Ocorreram manifestações nas cidades de Gonaives, Petit-Goave e Les Cayes, no sul do Haiti. Grupos partidários de Aristides, ligados ao seu partido, o Lavalas, chamaram as mobilizações em Porto Príncipe. Mas logo perderam o controle e o processo transbordou. Todos começaram a sair às ruas. No primeiro dia, o povo foi para a frente dos ministérios. No segundo dia, a população levantou barricadas. As manifestações seguiram no terceiro, quarto e quinto dia. Enquanto isso, René Préval (presidente do Haiti) não dizia nada. Disse apenas que eram bandidos”.

Biscoito de argila
“Quem ganha 70 gurdes não come nada no Haiti. Muitos não comem mais a refeição do meio-dia. Para comer, o povo tem feito biscoitos e pão de argila, isto é, de terra! O problema hoje é comer. O povo não almoça e ainda é obrigado a comer terra”.

Derrubando os portões do Palácio
“Préval disse que também sofria com o alto custo de vida. O que é, para nós, uma piada de mau gosto.
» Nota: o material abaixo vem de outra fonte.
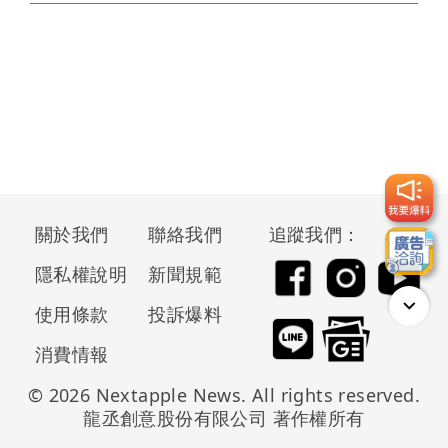
關於我們
聯絡我們
追蹤我們：
隱私權說明
新聞規範
使用條款
投訴爆料
消費情報
© 2026 Nextapple News. All rights reserved.
龍丞創意股份有限公司 著作權所有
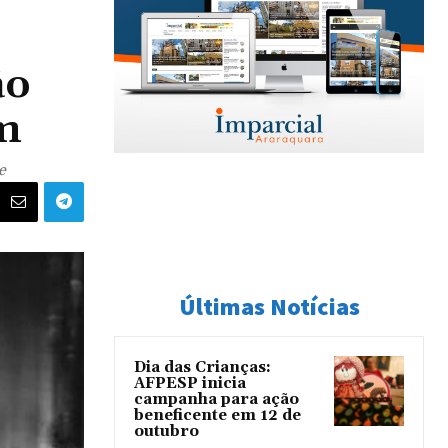
ão
um
e
Últimas Notícias
Dia das Crianças:
AFPESP inicia
campanha para ação
beneficente em 12 de
outubro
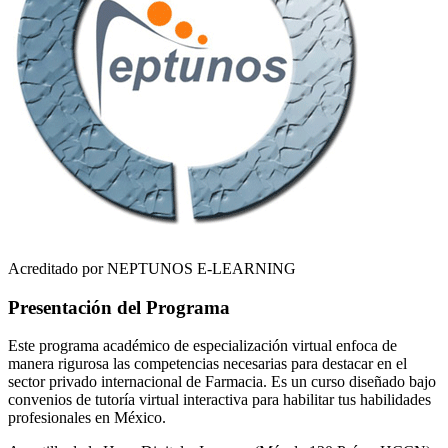
Acreditado por NEPTUNOS E-LEARNING
Presentación del Programa
Este programa académico de especialización virtual enfoca de
manera rigurosa las competencias necesarias para destacar en el
sector privado internacional de
Farmacia
. Es un curso diseñado bajo
convenios de tutoría virtual interactiva para habilitar tus habilidades
profesionales en
México
.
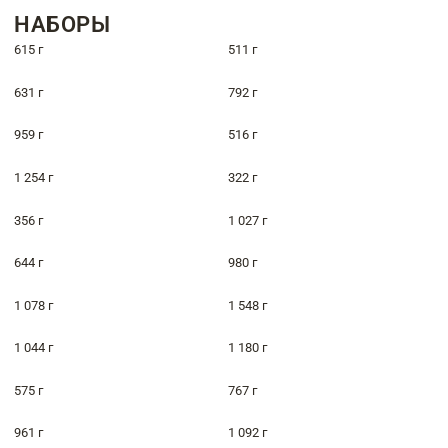
НАБОРЫ
615 г
511 г
631 г
792 г
959 г
516 г
1 254 г
322 г
356 г
1 027 г
644 г
980 г
1 078 г
1 548 г
1 044 г
1 180 г
575 г
767 г
961 г
1 092 г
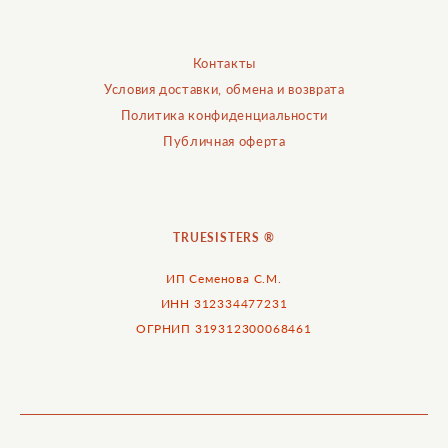
Контакты
Условия доставки, обмена и возврата
Политика конфиденциальности
Публичная оферта
TRUESISTERS ®
ИП Семенова С.М.
ИНН 312334477231
ОГРНИП 319312300068461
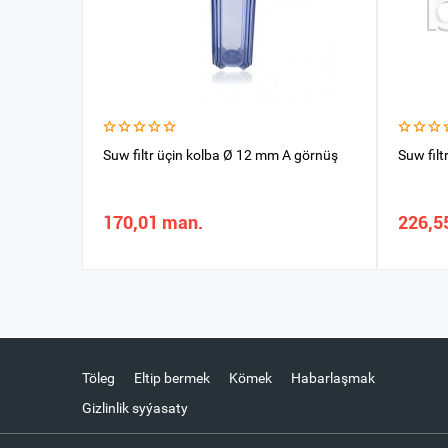
Suw filtr üçin kolba Ø 12 mm A görnüş
Suw fil
170,01 man.
226,5
Töleg
Eltip bermek
Kömek
Habarlaşmak
Gizlinlik syýasaty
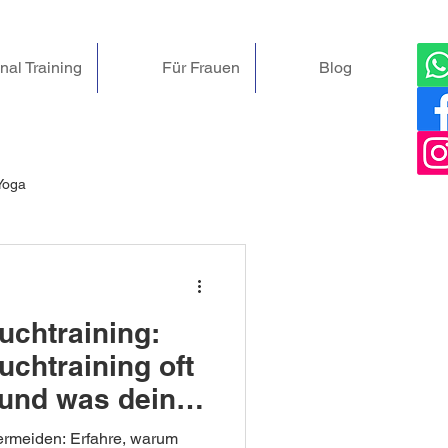
nal Training
Für Frauen
Blog
Yoga
-Kurse & Angebote
uchtraining:
ckenschmerzen
Sexualität
chtraining oft
 und was dein
u tun hat
milienspaß
ermeiden: Erfahre, warum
Há três meses, ele disse ainda que participaria de uma mobilização contra o custo de vida que passasse pelo Palácio.

Durante os protestos, o povo foi até o Palácio do governo. Quando o povo chegou em frente ao Palácio, muitos disseram: ‘Préval, nós viemos buscá-lo’. Com fome, a multidão derrubou os portões do Palácio Nacional. O povo só não entrou no prédio porque ficou surpreso com suas próprias ações e não sabia o que fazer.
Em seguida, chegou a Minustah e começou a reprimir a manifestação. Préval dever ter ficado muito grato, pois salvaram a sua vida”.

Terror da Minustah
“Em Porto Príncipe, a Minustah respondeu aos protestos com bloqueios de ruas. Em seguida, lançaram gás lacrimogêneo, dispararam balas de borracha e, depois, balas de verdade, matando e ferindo pessoas. O povo começou a atirar pedras contra a Minustah e os manifestantes começaram a gritar ‘Fora a Minustah!’

Alguns haitianos, que também estavam armados, começaram a disparar e chegaram a matar um soldado do Senegal, que, aliás, tinha queimado um mercado com outros soldados.
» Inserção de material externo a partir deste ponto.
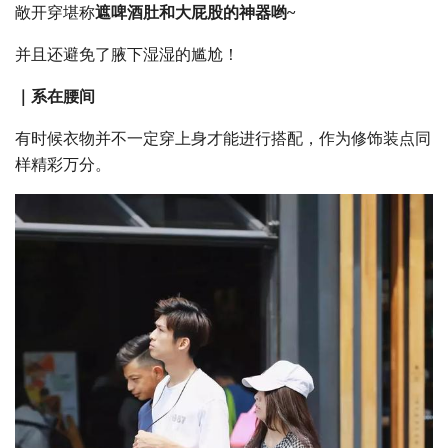
敞开穿堪称
遮啤酒肚和大屁股的神器哟~
并且还避免了腋下湿湿的尴尬！
｜系在腰间
有时候衣物并不一定穿上身才能进行搭配，作为修饰装点同
样精彩万分。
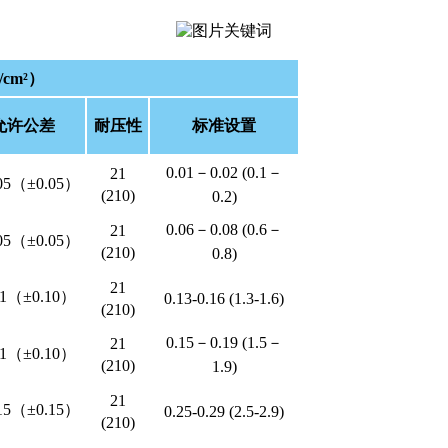
cm²）
允许公差
耐压性
标准设置
0.01－0.02 (0.1－
21
005（±0.05）
(210)
0.2)
0.06－0.08 (0.6－
21
005（±0.05）
(210)
0.8)
21
01（±0.10）
0.13-0.16 (1.3-1.6)
(210)
0.15－0.19 (1.5－
21
01（±0.10）
(210)
1.9)
21
015（±0.15）
0.25-0.29 (2.5-2.9)
(210)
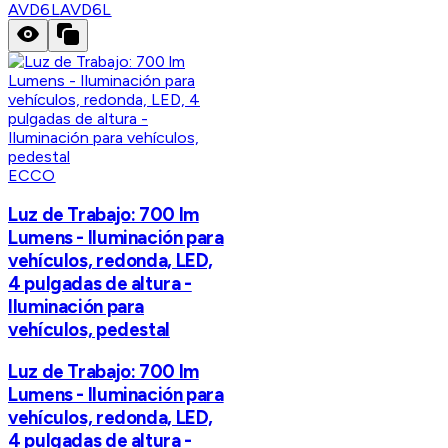
AVD6L
AVD6L
ECCO
Luz de Trabajo: 700 lm
Lumens - Iluminación para
vehículos, redonda, LED,
4 pulgadas de altura -
Iluminación para
vehículos, pedestal
Luz de Trabajo: 700 lm
Lumens - Iluminación para
vehículos, redonda, LED,
4 pulgadas de altura -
Após a manifestação no Palácio Nacional, a Minustah começou a entrar nos bairros populares para aterrorizar a população. O povo ainda queria sair para protestar. Mas não era permitida a concentração de mais de três ou quatro pessoas nas ruas.

Para mim, as ações da Minustah são mais do que repressão. É terror. Alguns ativistas da Batay Ouvriye relatam que tiveram que se jogar no chão para não serem atingidos por disparos dos soldados. Com a repressão, as ruas ficaram vazias e o povo não saía de casa.

É por isso que agora a relação do povo com a Minustah é péssima. ‘Abaixo a Minustah. Abaixo a ocupação. Abaixo a miséria!’ é o que agora se ouve nas ruas”.

Pronunciamento do presidente
“Depois da repressão, Préval finalmente apareceu na TV para anunciar medidas. Nesse momento, o povo queria sair de novo às ruas, porque não estava de acordo com as medidas anunciadas. Préval não disse nada que pudesse solucionar o problema da fome. Disse apenas que a produção nacional deveria aumentar, ou seja, que a situação se resolveria em seis meses. Mas o povo não pode esperar. Préval se mostrou realmente irresponsável”.

Etanol
“Não acredito que seja viável para o Haiti o plano do Etanol proposto por Lula. Porque esse plano vai produzir ainda mais fome. Será produzida cana-de-açúcar para a produção de combustíveis e esse plano vai tomar ainda mais terras para o cultivo de cana, e não para comida. Ou seja, mais comida será importada e a soberania alimentar será cada vez mais ameaçada. O Haiti é muito pequeno e o plano do Etanol vai acabar com toda a produção de alimentos. Isso pode ser fatal para nós”.